El luchador, valiente y carente de cualquier tipo de temor, encara
la bocana con la mirada bien alta. Su honor, el que ha heredado de sus padres,
no le permite agachar la cabeza en ningún momento. Antes de salir al coliseo no
quiere mirar a los lados, puesto que a su alrededor se encuentran sus rivales,
pero no puede evitarlo. Son demasiados. Sin embargo, aún no sabe lo que le
espera. Los instantes antes de salir son los más agonizantes.
Por fin llega el momento. Los 26 guerreros salen a su
destino, donde 50.000 gargantas esperan sedientas de espectáculo. Inevitable no
sentir la presión del vértigo que producen aquellos segundos inacabables.

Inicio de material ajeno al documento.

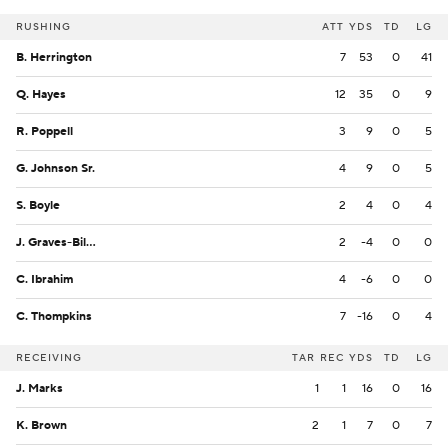
RUSHING
ATT
YDS
TD
LG
B. Herrington
7
53
0
41
Q. Hayes
12
35
0
9
R. Poppell
3
9
0
5
G. Johnson Sr.
4
9
0
5
S. Boyle
2
4
0
4
J. Graves-Billips
2
-4
0
0
C. Ibrahim
4
-6
0
0
C. Thompkins
7
-16
0
4
RECEIVING
TAR
REC
YDS
TD
LG
J. Marks
1
1
16
0
16
K. Brown
2
1
7
0
7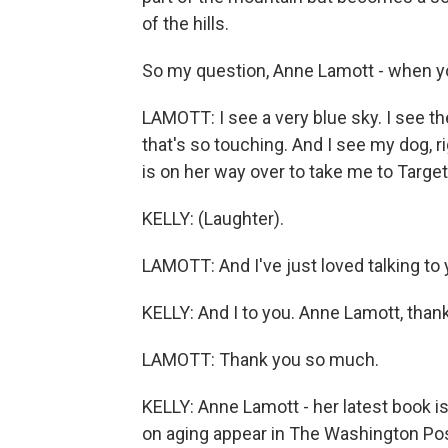
of the hills.
So my question, Anne Lamott - when yo
LAMOTT: I see a very blue sky. I see t
that's so touching. And I see my dog, r
is on her way over to take me to Target.
KELLY: (Laughter).
LAMOTT: And I've just loved talking to 
KELLY: And I to you. Anne Lamott, tha
LAMOTT: Thank you so much.
KELLY: Anne Lamott - her latest book
on aging appear in The Washington Pos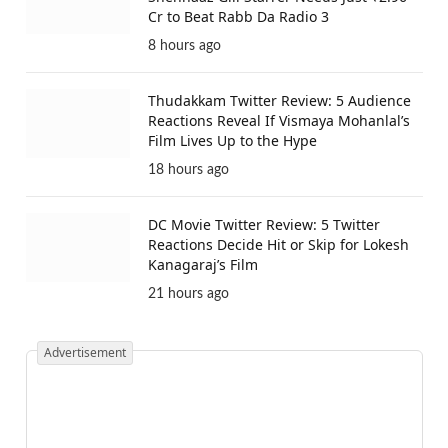
Cr to Beat Rabb Da Radio 3
8 hours ago
Thudakkam Twitter Review: 5 Audience
Reactions Reveal If Vismaya Mohanlal’s
Film Lives Up to the Hype
18 hours ago
DC Movie Twitter Review: 5 Twitter
Reactions Decide Hit or Skip for Lokesh
Kanagaraj’s Film
21 hours ago
Advertisement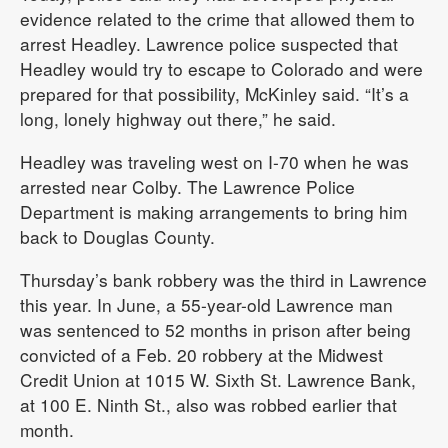
evidence related to the crime that allowed them to
arrest Headley. Lawrence police suspected that
Headley would try to escape to Colorado and were
prepared for that possibility, McKinley said. “It’s a
long, lonely highway out there,” he said.
Headley was traveling west on I-70 when he was
arrested near Colby. The Lawrence Police
Department is making arrangements to bring him
back to Douglas County.
Thursday’s bank robbery was the third in Lawrence
this year. In June, a 55-year-old Lawrence man
was sentenced to 52 months in prison after being
convicted of a Feb. 20 robbery at the Midwest
Credit Union at 1015 W. Sixth St. Lawrence Bank,
at 100 E. Ninth St., also was robbed earlier that
month.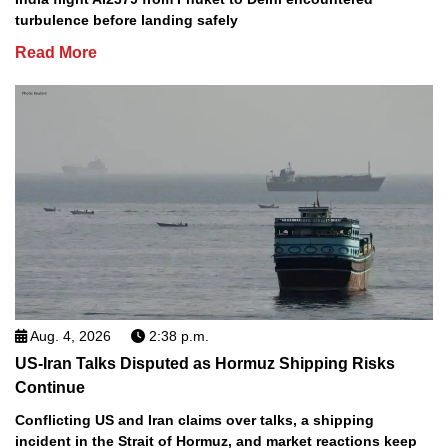
turbulence before landing safely
Read More
Aug. 4, 2026
2:38 p.m.
US-Iran Talks Disputed as Hormuz Shipping Risks
Continue
Conflicting US and Iran claims over talks, a shipping
incident in the Strait of Hormuz, and market reactions keep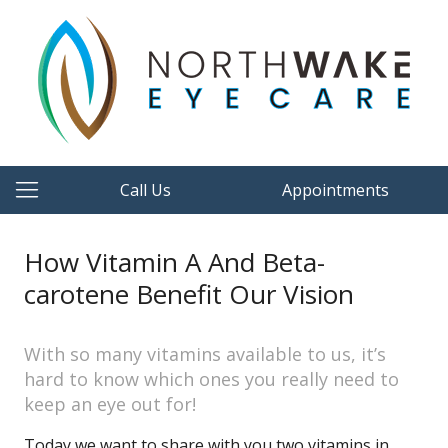
Call Us
Appointments
How Vitamin A And Beta-
carotene Benefit Our Vision
With so many vitamins available to us, it’s
hard to know which ones you really need to
keep an eye out for!
Today we want to share with you two vitamins in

Antes de empezar la batalla, los guerreros se presentan al
respetable. El protagonista mira desafiante al palco. Allí esperan los gobernantes,
los jueces que pondrán sus ojos en cada paso que dé. Podía sentir sus
respiraciones en el cogote.
Empieza la batalla y el devenir ya no importa. Suceda lo que
suceda y aunque su trabajo sea impecable, siempre habrá un bando, estamento o
jugador que lo condene.
El egoísmo de nuestro propio ombligo y el subjetivismo hace
muy complicada la labor de los árbitros. Cada jornada, su trabajo se ve juzgado
por miles de personas que ni saben, ni son capaces, ni se atreven a hacer su función.
El respeto hacia todas las personas que intervienen en el
juego debe de ser un valor que, con el ejemplo de los adultos, llegue hasta los
más pequeños amantes de este gran deporte.